Here’s what Forbes wrote about the event: Meryl Streep has three Oscars and is considered the best of all American actresses. But she was bulled in school. She talked about it on Monday night after she was introduced by actress Regency Boies at the Weinstein Company screeening of “Bully” at the Paley Center in New York. The screening was part of the campaign to get the MPAA to change the rating to PG-13 before the film opens next Friday in New York and Los Angeles. Here’s what she said: “I watched this with my four college roommates. We get together every year. A child psychologist, a woman who’s a lawyer, a columnist, and a businesswoman–we were all stunned. It brought me back to New Jersey in nineteen fifty…–a long time ago. I was eight year old and up a tree. And my nemesis, this one bully, was hitting my legs with a stick until they bled. It was very ‘Lord of the Flies’. It was a very nice Republican community, I might add. [Ed note–Meryl said this a with a smile, knowing a lot of the audience were bankers from similar towns. The remark got laughs.] Seeing this, you realize it’s been around, bullying. But I hope this film will give encouragement to the kids who are being bullied. My dad had a little statue on his desk of three little monkeys, a carved Chinese statuette– doing this, this and this. [She demonstrated See No Evil, Say No Evil, Hear No Evil]. I thought maybe this will encourage all those little monkeys to stand up and open their eyes and take the earbuds out of their ears and say something. Because a team is stronger than a bully. I hope you really like it, and tell absolutely everybody at the MPAA that it should have a rating of PG-13.”
And from the New York Daily News: Meryl Streep learned something new about her daughter Tuesday. At a special screening of “Bully” that the Oscar winner hosted at the Paley Center for Media, actress Regency Boies recalled the times her classmate, Streep’s daughter Mamie Gummer, came to the aid of fellow students who were being tormented. “I saw her on more than a few occasions come to the rescue of some of our classmates that were being ridiculed when none of the rest of us were brave enough to confront them,” Boies said, adding that she knew Gummer’s actions were a product of “the integrity and the kindness that Meryl instilled.” After listening to Boies remarks, an emotional Streep said it was the first time she’d heard this and needed a moment “to recover, because that’s just so great to hear.” Other guests called “Bully” great, adding that they could not understand why the MPAA would give such a powerful documentary an R rating.

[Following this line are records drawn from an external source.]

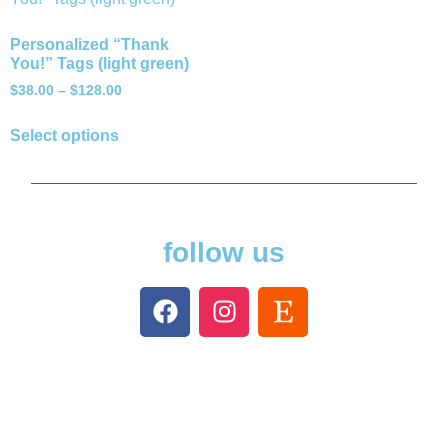
Personalized “Thank
You!” Tags (light green)
$
38.00
–
$
128.00
Select options
follow us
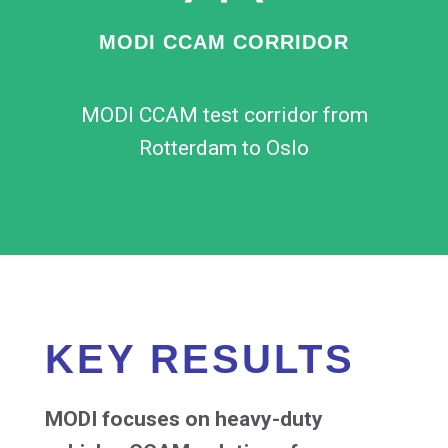
MODI CCAM CORRIDOR
MODI CCAM test corridor from
Rotterdam to Oslo
KEY RESULTS
MODI focuses on heavy-duty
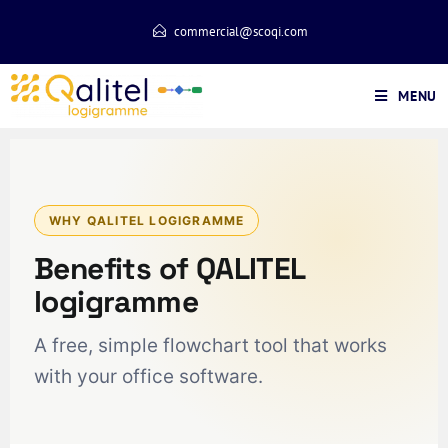
commercial@scoqi.com
MENU
WHY QALITEL LOGIGRAMME
Benefits of QALITEL
logigramme
A free, simple flowchart tool that works
with your office software.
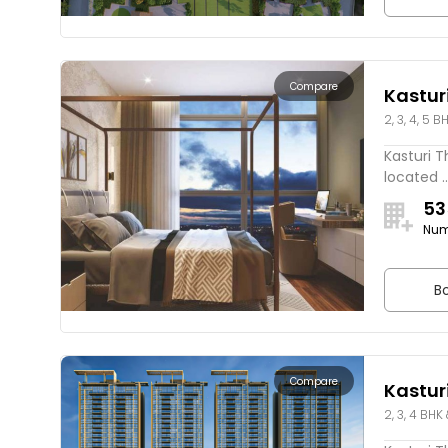
Compare
Kastur
2, 3, 4, 5 
Rivers
Kasturi T
located ..
53
Num
Bo
Compare
Kastur
2, 3, 4 BHK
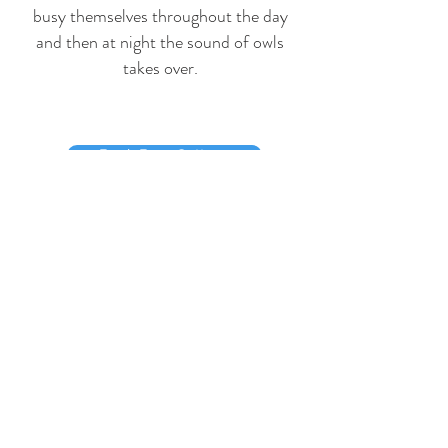
busy themselves throughout the day
and then at night the sound of owls
takes over.
Book Beer Cottage
Book Saunton Cottage
Visit our Facebook page
Contact Us -
Please contact us by
clicking on either booking button above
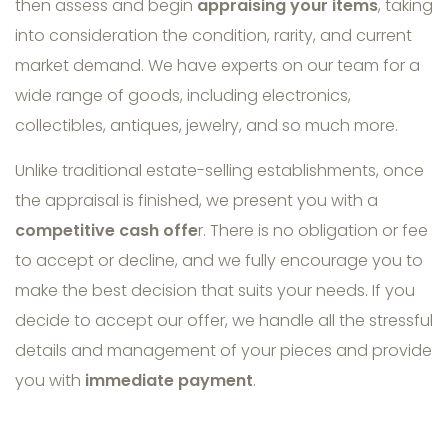
then assess and begin
appraising your items
, taking
into consideration the condition, rarity, and current
market demand. We have experts on our team for a
wide range of goods, including electronics,
collectibles, antiques, jewelry, and so much more.
Unlike traditional estate-selling establishments, once
the appraisal is finished, we present you with a
competitive cash offe
r. There is no obligation or fee
to accept or decline, and we fully encourage you to
make the best decision that suits your needs. If you
decide to accept our offer, we handle all the stressful
details and management of your pieces and provide
you with
immediate payment
.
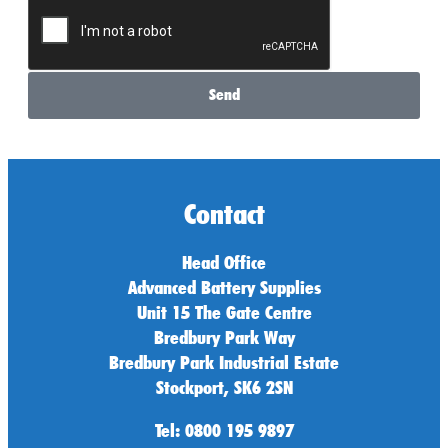
Send
Contact
Head Office
Advanced Battery Supplies
Unit 15 The Gate Centre
Bredbury Park Way
Bredbury Park Industrial Estate
Stockport, SK6 2SN
Tel: 0800 195 9897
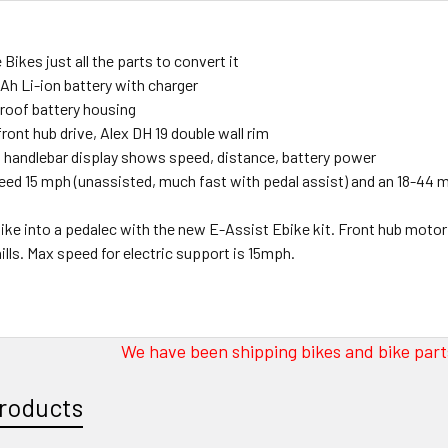
 Bikes just all the parts to convert it
Ah Li-ion battery with charger
roof battery housing
ront hub drive, Alex DH 19 double wall rim
t handlebar display shows speed, distance, battery power
ed 15 mph (unassisted, much fast with pedal assist) and an 18-44 
bike into a pedalec with the new E-Assist Ebike kit. Front hub motor 
ills. Max speed for electric support is 15mph.
We have been shipping bikes and bike parts
roducts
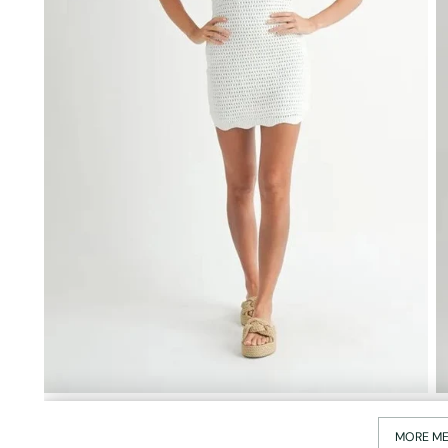
MORE ME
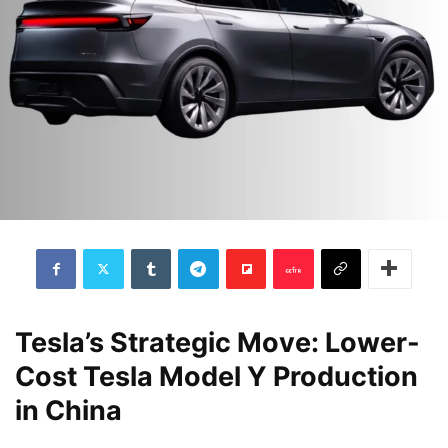
Tesla’s Strategic Move: Lower-
Cost Tesla Model Y Production
in China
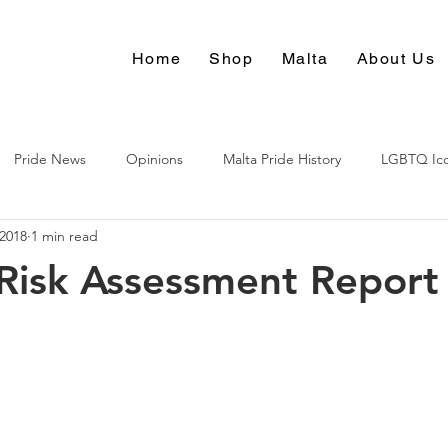
Home
Shop
Malta
About Us
Pride News
Opinions
Malta Pride History
LGBTQ Ic
 2018
1 min read
Culture
Risk Assessment Report 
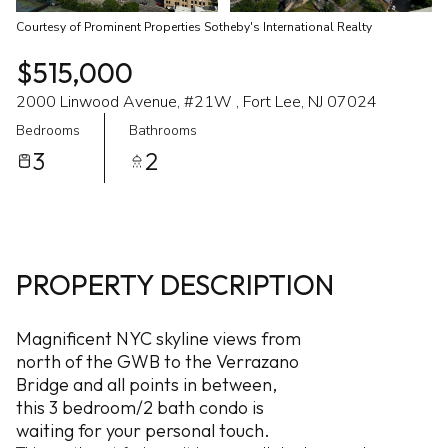
Courtesy of Prominent Properties Sotheby's International Realty
$515,000
2000 Linwood Avenue, #21W , Fort Lee, NJ 07024
Bedrooms
Bathrooms
3
2
PROPERTY DESCRIPTION
Magnificent NYC skyline views from
north of the GWB to the Verrazano
Bridge and all points in between,
this 3 bedroom/2 bath condo is
waiting for your personal touch.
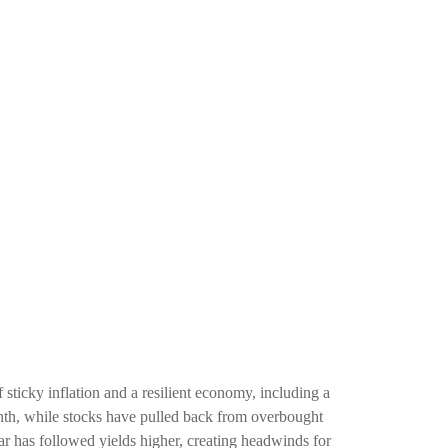
 sticky inflation and a resilient economy, including a
onth, while stocks have pulled back from overbought
ar has followed yields higher, creating headwinds for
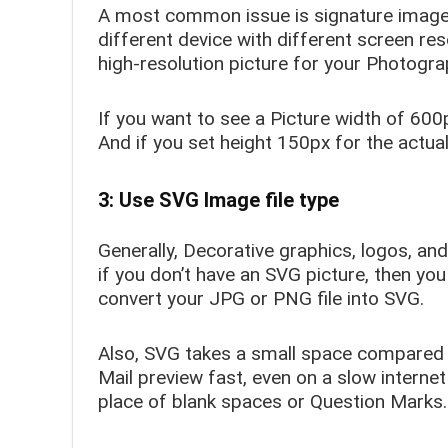
A most common issue is signature image
different device with different screen res
high-resolution picture for your Photogra
If you want to see a Picture width of 600
And if you set height 150px for the actua
3: Use SVG Image file type
Generally, Decorative graphics, logos, and
if you don’t have an SVG picture, then you
convert your JPG or PNG file into SVG.
Also, SVG takes a small space compared 
Mail preview fast, even on a slow interne
place of blank spaces or Question Marks.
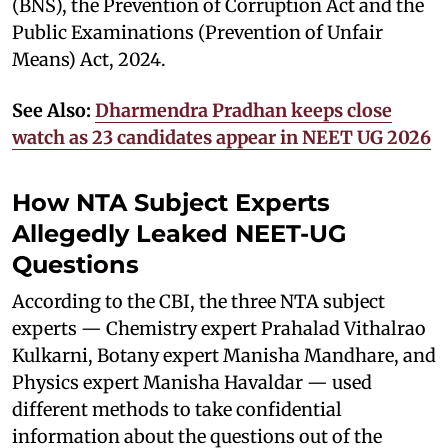
(BNS), the Prevention of Corruption Act and the
Public Examinations (Prevention of Unfair
Means) Act, 2024.
See Also:
Dharmendra Pradhan keeps close
watch as 23 candidates appear in NEET UG 2026
How NTA Subject Experts
Allegedly Leaked NEET-UG
Questions
According to the CBI, the three NTA subject
experts — Chemistry expert Prahalad Vithalrao
Kulkarni, Botany expert Manisha Mandhare, and
Physics expert Manisha Havaldar — used
different methods to take confidential
information about the questions out of the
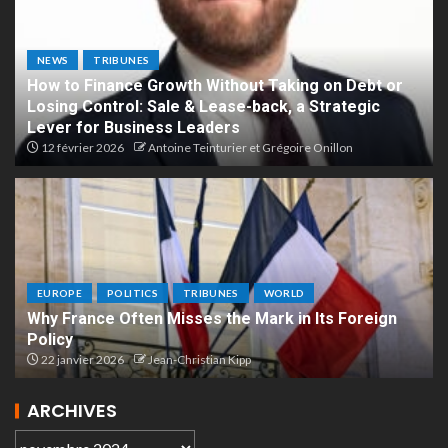
NEWS
TRIBUNES
How to Finance Growth Without Taking on Debt or
Losing Control: Sale & Lease-back, a Strategic
Lever for Business Leaders
12 février 2026
Antoine Teinturier et Grégoire Onillon
EUROPE
POLITICS
TRIBUNES
WORLD
Why France Often Misses the Mark in Its Foreign
Policy
22 janvier 2026
Jean-Christian Kipp
ARCHIVES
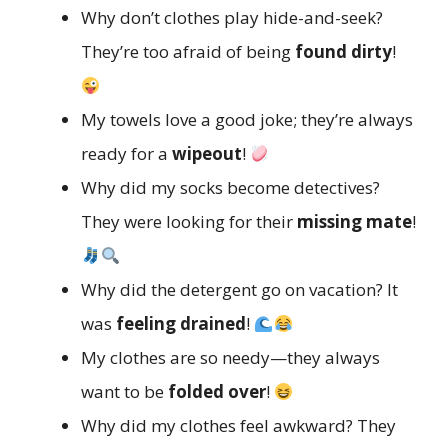
Why don’t clothes play hide-and-seek?
They’re too afraid of being
found dirty
!
My towels love a good joke; they’re always
ready for a
wipeout
!
Why did my socks become detectives?
They were looking for their
missing mate
!
Why did the detergent go on vacation? It
was
feeling drained
!
My clothes are so needy—they always
want to be
folded over
!
Why did my clothes feel awkward? They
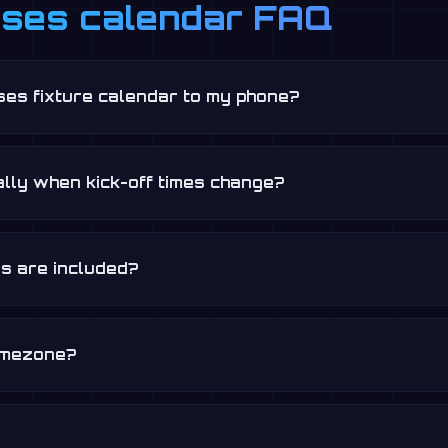
sses calendar FAQ
ses fixture calendar to my phone?
lly when kick-off times change?
s are included?
timezone?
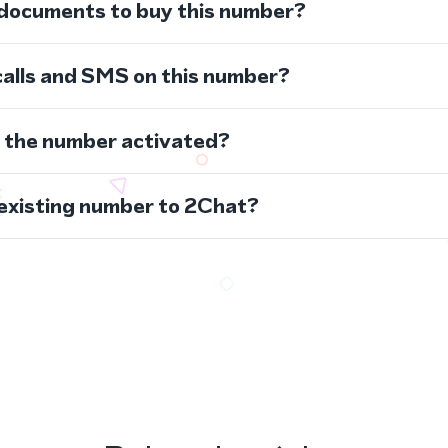
 documents to buy this number?
calls and SMS on this number?
s the number activated?
 existing number to 2Chat?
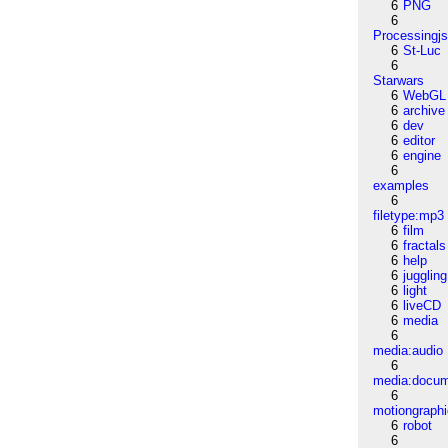
6
PNG
6
Processingj
6
St-Luc
6
Starwars
6
WebGL
6
archive
6
dev
6
editor
6
engine
6
examples
6
filetype:mp3
6
film
6
fractals
6
help
6
juggling
6
light
6
liveCD
6
media
6
media:audio
6
media:docu
6
motiongraph
6
robot
6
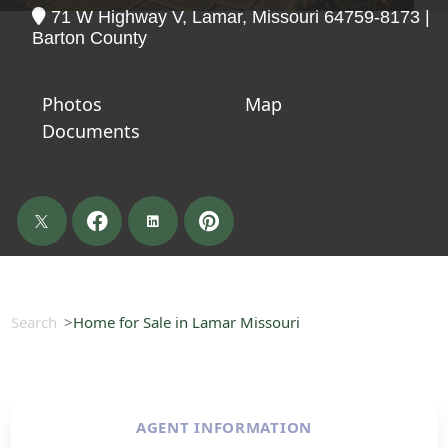
71 W Highway V, Lamar, Missouri 64759-8173 |
Barton County
Photos
Map
Documents
Search
Home for Sale in Lamar Missouri
AGENT INFORMATION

In other news, director Ulu Grosbard, who directed Meryl in the 1984 love story Falling in Love, has died. Grosbard was nominated for his first Tony Award in 1965 for The Subject Was Roses, Frank D. Gilroy’s Pulitzer Prize-winning drama about a soldier (Martin Sheen) returning from war to his parents in the Bronx. His second nom came in 1977 for the original Broadway production of David Mamet’s American Buffalo, the junk shop-set drama that starred Robert Duvall. Grosbard directed Dustin Hoffman in Who Is Harry Kellerman and Why Is He Saying Those Terrible Things About Me? (1971) and Straight Time (1978) and helmed the 1968 screen adaptation of The Subject Was Roses, his feature debut. Other credits include Georgia (1995), with Jennifer Jason Leigh and The Deep End of the Ocean (1999), starring Michelle Pfeiffer.